1950年代後半になると、僧院の破壊、土地改革の実施、宗教活動の制限、住民に対する思想改造などが相次いで行われました。

これに対して1959年3月、ラサで大規模な蜂起が起こりましたが、中国軍はこれを武力によって制圧しました。その過程で民衆は身を挺してダライ・ラマ14世を守り、一般兵士に変装させたうえで、1959年3月17日の夜にラサから脱出させました。
ダライ・ラマ14世はヒマラヤ山脈を越えて逃れ、3月31日にインドへ到達しました。
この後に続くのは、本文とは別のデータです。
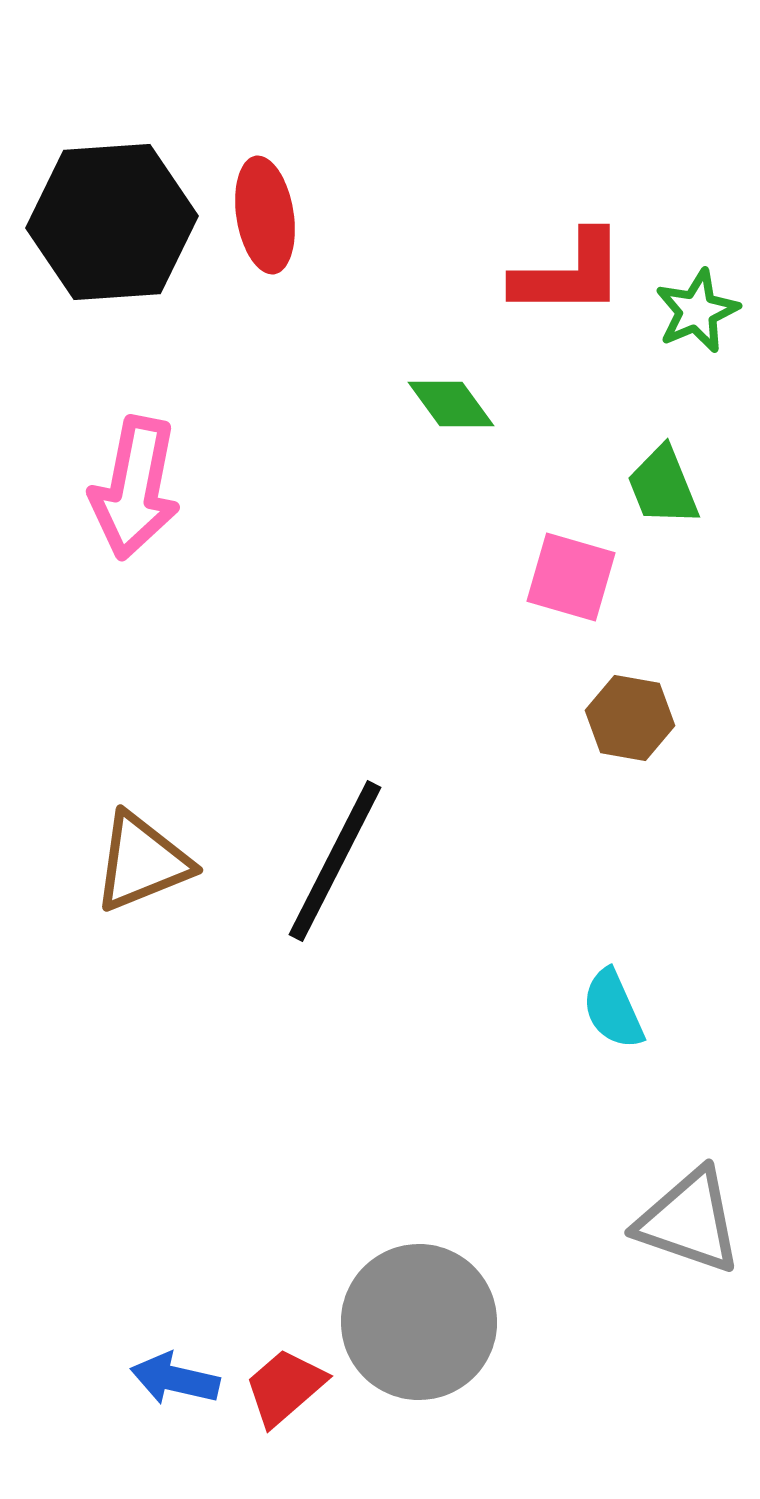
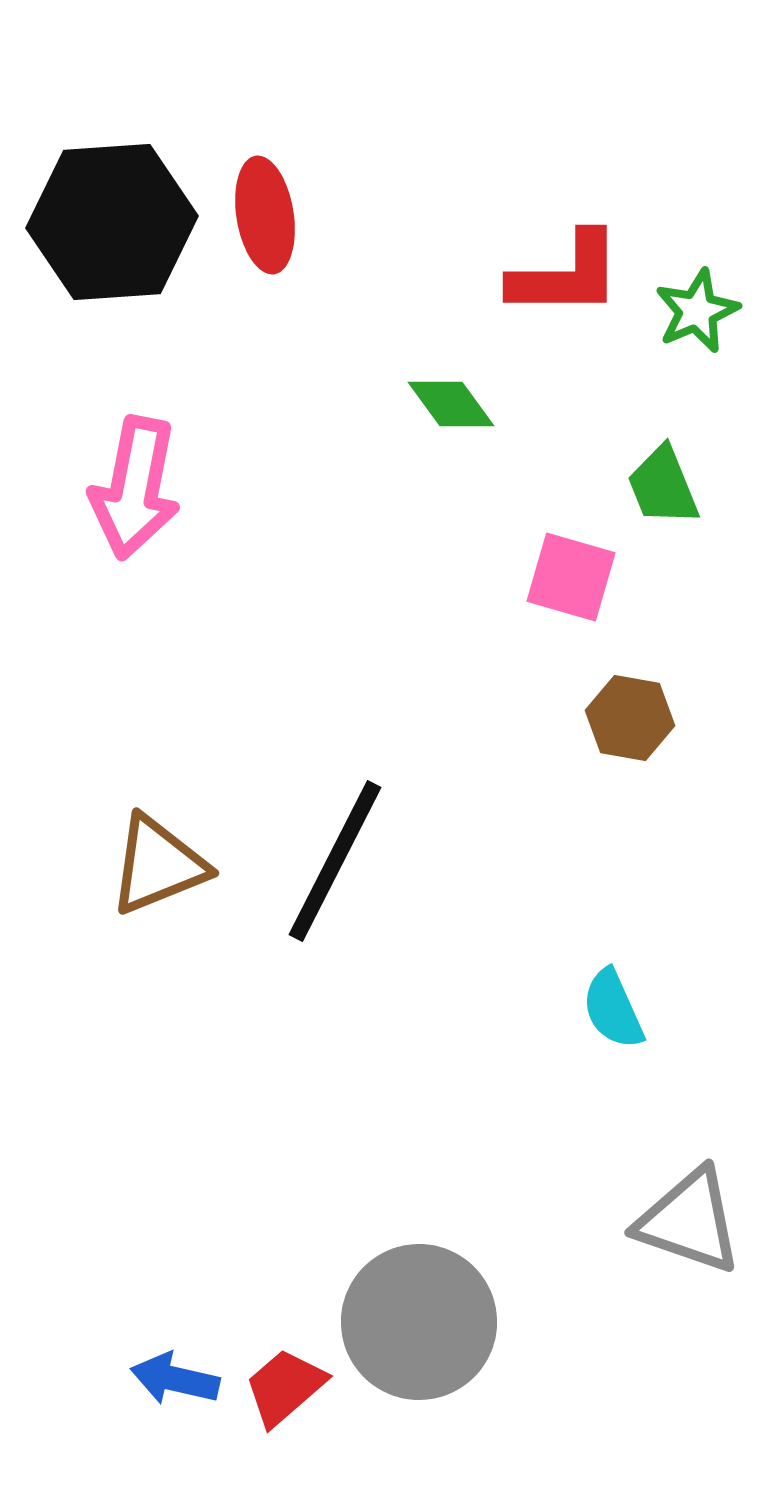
red L-shape: moved 3 px left, 1 px down
brown triangle: moved 16 px right, 3 px down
この亡命先となったのが「ダラムサラ」で、ここからチベット亡命政府の歩みが始ったのです。

② 中国政府の論理と圧力構造
中国政府は、チベットは「歴史的に中国の一部」であり、民衆が信仰する仏教は「迷信」であるとしています。その指導者であるダライ・ラマは「封建的支配者」であり、民衆を扇動し反革命暴動を引き起こしている人物として、弾圧を続けています。

中国政府が最も恐れているのは、ダライ・ラマに宗教的権威であり、非暴力によって民衆を束ねる象徴性、そして国境をも越える精神的影響力です。武器を持たない、非暴力をかかげた権威である存在であるがゆえに、扱いにくいのです。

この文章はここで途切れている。